The Hold Steady

Separation Sunday

(Frenchkiss; 2005)

By Matt Stephens | 18 September 2007

Toronto, like all major cities in the western hemisphere, has a “classic rock” radio station, one which I’m subjected to for four hours a week when I work at an uptown guitar shop. You can probably guess its playlist before I tell you: AC/DC, Zeppelin, Floyd, Boston, the Guess Who, Fleetwood Mac, Clapton in his various incarnations, Aerosmith; pretty much every popular guitar band active in the years after the British Invasion and before New Wave. Aside from the odd Stones or Beatles tune, it’s music I’m relatively unfamiliar with. I wouldn’t speak a bad word about Led Zeppelin or Pink Floyd or even AC/DC, and I even own a handful of their albums, but like most indie rock fans, I think, I can’t claim to really like their music.

Craig Finn probably knows this. His band, the Hold Steady, takes this huge but oft-ignored genre and attempts to redefine it in an indie rock context. It’s an interesting idea, particularly in this cliquey, retro-obsessed climate. Separation Sunday, the band’s sophomore album, bursts with big, distorted riffs, exuberant drum fills and melodic solos, all borrowed or stolen from the aforementioned dinosaurs.

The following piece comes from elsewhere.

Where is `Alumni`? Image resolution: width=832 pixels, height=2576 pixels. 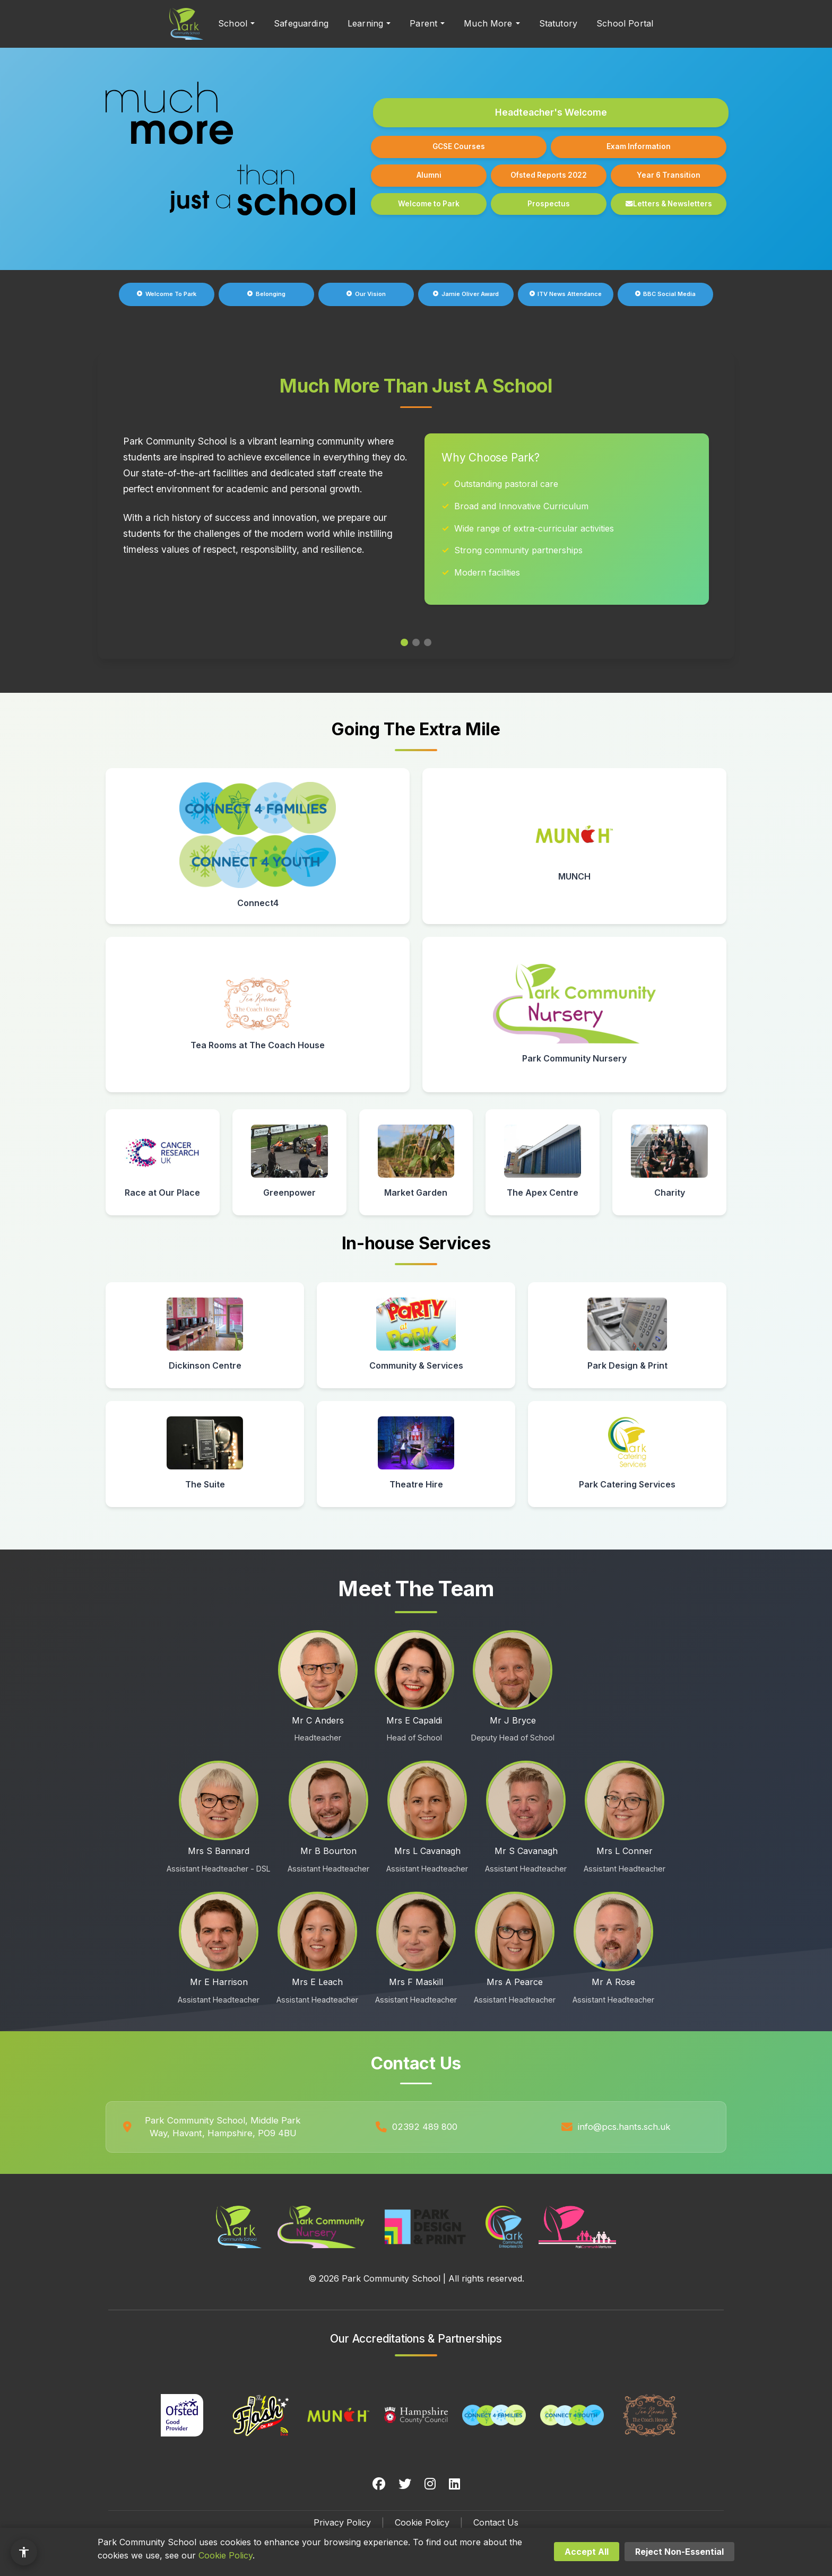 Alumni is located at coordinates (429, 175).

This is all well and good -- “Hornets! Hornets!” “Banging Camp,” and “Chicago Seemed Tired Last Night” all feature infectious and instantly memorable guitar hooks, showcasing the band’s impressive technical skill as well as their keen ear for tight pop songwriting. Elsewhere, on album highlights “Your Little Hoodrat Friend” and “Stevie Nix” (classic rock obsession, indeed), they demonstrate an ability to use dynamic shifts to push their songs to impressive climaxes.

What kills it, unfortunately, are Finn’s unmelodic and redundant, pseudo-spoken word babblings. He sounds a lot like Robert Pollard, only after about a dozen lungfulls of ether and a nasty inner-ear infection. He uses virtually the same register and inflection for every section of every song, groaning his way over his own melodies and even occasionally making it difficult to discern when a verse has changed to a chorus. His voice muddies the impact of his songs considerably, and no matter how hard they try, the band can’t push the songs past Finn’s obnoxious ramblings.

About halfway through “Stevie Nix” the band drops out, and the song segues into a gorgeous piano-led instrumental section. The effect is lovely, and is probably my single favourite moment on Separation Sunday, but I still find myself cringing every time I hear it, knowing that Finn is seconds away from battering it beyond recognition with another verse of arrhythmic sing-speak.

And this, I suppose, encapsulates the only real problem I have with The Hold Steady: take Finn’s vocals out of the equation and you have a fun and even innovative garage band steeped in the brand of classic rock to which indie has never properly paid its due. With Finn, they’re monotonous, even annoying. If Finn can manage to vary his delivery as much as his songwriting next time around, the Hold Steady could spark a cock-rock renaissance; but, for now, you’d do better to dust off your old man’s copy of Toys in the Attic, sit back, and re-evaluate what Craig Finn knows we’ve all been ignoring for far too long.